The latest failure in a terrorism-financing prosecution came late in 2007, when a Texas jury failed to render any guilty verdicts in the trial of the Holy Land Foundation (HLF) – once the largest and most prominent charity dedicated to supporting Palestinian and other Muslim causes. Several HLF officials were charged with giving money to Hamas, the militant Palestinian organization designated a terrorist group by the U.S. in 1995. The trial ended with a mix of acquittals and deadlocks.
The Federal Bureau of Investigation started looking into HLF in 1993. In December 2001, the U.S. Treasury Department (DOT) seized and confiscated the charity’s assets and records, effectively putting the organization out of business. Given that outcome, some legal scholars have questioned why the government pursued a criminal prosecution at all. The trial did not begin until mid-2007.
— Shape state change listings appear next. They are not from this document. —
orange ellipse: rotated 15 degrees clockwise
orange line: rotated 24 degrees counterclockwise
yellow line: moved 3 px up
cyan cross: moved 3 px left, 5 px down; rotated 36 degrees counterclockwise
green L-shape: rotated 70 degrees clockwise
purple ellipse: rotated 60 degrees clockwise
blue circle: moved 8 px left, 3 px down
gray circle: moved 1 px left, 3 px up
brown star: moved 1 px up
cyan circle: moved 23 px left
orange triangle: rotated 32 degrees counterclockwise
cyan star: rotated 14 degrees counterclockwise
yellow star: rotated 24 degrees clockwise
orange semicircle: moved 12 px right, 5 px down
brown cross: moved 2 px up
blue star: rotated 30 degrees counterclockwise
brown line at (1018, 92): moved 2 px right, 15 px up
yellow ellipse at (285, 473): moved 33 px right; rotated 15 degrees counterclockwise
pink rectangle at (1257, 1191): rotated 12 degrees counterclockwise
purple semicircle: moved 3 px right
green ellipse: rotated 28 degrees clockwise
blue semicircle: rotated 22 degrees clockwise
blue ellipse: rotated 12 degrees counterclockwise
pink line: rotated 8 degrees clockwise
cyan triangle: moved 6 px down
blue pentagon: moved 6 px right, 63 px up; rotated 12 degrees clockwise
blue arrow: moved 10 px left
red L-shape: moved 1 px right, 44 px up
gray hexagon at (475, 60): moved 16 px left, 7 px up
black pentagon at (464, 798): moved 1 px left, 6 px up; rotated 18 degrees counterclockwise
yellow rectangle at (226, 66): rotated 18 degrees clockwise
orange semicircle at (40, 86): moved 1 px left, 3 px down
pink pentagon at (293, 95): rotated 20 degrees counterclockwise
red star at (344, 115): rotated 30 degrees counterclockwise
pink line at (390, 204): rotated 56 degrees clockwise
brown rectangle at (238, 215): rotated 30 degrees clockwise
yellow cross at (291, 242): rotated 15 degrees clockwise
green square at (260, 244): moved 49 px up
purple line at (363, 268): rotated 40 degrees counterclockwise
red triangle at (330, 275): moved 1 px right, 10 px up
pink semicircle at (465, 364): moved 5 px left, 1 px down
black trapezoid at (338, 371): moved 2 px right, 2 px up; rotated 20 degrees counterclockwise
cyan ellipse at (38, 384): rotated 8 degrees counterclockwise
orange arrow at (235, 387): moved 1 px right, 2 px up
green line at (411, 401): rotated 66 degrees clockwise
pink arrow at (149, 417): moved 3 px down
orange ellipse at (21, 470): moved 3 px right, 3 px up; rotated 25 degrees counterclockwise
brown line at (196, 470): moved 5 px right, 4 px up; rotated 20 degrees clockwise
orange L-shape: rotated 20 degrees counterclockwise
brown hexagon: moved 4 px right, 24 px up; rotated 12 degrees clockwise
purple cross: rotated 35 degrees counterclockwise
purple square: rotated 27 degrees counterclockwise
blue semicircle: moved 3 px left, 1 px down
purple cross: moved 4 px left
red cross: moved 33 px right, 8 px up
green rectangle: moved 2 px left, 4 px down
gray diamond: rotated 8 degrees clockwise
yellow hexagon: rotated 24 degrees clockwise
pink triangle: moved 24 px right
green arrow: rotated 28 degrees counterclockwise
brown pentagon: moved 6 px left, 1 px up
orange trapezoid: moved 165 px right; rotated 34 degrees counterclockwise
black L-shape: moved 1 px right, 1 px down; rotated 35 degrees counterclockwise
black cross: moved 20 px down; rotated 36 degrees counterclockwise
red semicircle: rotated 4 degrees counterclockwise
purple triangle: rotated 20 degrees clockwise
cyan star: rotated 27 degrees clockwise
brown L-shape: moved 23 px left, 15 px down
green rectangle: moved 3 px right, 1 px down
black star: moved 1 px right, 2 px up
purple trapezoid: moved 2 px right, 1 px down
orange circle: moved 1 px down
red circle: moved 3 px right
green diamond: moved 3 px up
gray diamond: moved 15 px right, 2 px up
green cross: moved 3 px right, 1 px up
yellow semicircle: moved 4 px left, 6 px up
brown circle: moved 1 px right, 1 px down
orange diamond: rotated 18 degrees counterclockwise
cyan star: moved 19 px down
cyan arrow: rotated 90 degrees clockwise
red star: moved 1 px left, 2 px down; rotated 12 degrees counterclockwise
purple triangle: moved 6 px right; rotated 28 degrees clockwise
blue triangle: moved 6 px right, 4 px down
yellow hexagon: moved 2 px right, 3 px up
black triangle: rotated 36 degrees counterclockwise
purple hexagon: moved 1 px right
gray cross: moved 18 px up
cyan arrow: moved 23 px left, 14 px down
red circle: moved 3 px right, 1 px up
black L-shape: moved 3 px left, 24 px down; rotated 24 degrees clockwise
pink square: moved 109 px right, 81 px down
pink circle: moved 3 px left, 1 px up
William Neal, a juror in the HLF case, told the media that the government’s evidence “was pieced together over the course of a decade — a phone call this year, a message another year.” Instead of trying to prove that the defendants knew they were supporting terrorists, Mr. Neal said, prosecutors “danced around the wire transfers by showing us videos of little kids in bomb belts and people singing about Hamas, things that didn’t directly relate to the case.”
Civil liberties groups say the HLF case was just the latest in
a line of misguided
prosecutions. One such group, OMB Watch, charges that the USA Patriot
Act gives the government “largely unchecked power to designate any
group as a terrorist organization.” It says that “once a charitable
organization is so designated, all of its materials and property may be
seized and its assets frozen. The charity is unable to see the
government’s evidence and thus understand the basis for the charges.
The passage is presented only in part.